» **Directions for this task**
An exact copy of the data below is needed; please leave out any pictures.

» **Entries shown**
────────────────────
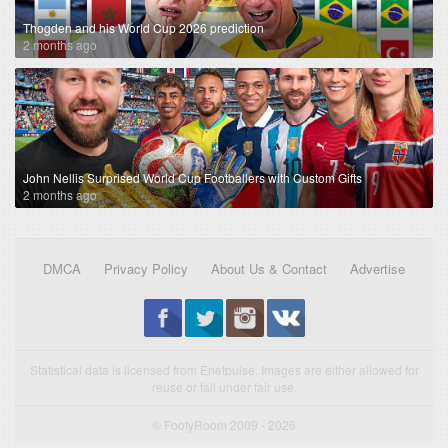
Thogden and his World Cup 2026 prediction
2 months ago
John Nellis Surprised World Cup Footballers with Custom Gifts
2 months ago
DMCA
Privacy Policy
About Us & Contact
Advertise
Statistical data is licensed from Enetpulse. Images are either allowed for
reuse or fall under fair use.
© FootyRoom 2009 - 2026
────────────────────
» **Response box**
Thogden and his World Cup 2026 prediction
2 months ago
John Nellis Surprised World Cup Footballers with Custom Gifts
2 months ago
DMCA
Privacy Policy
About Us & Contact
Advertise
Statistical data is licensed from Enetpulse. Images are either allowed for
reuse or fall under fair use.
© FootyRoom 2009 - 2026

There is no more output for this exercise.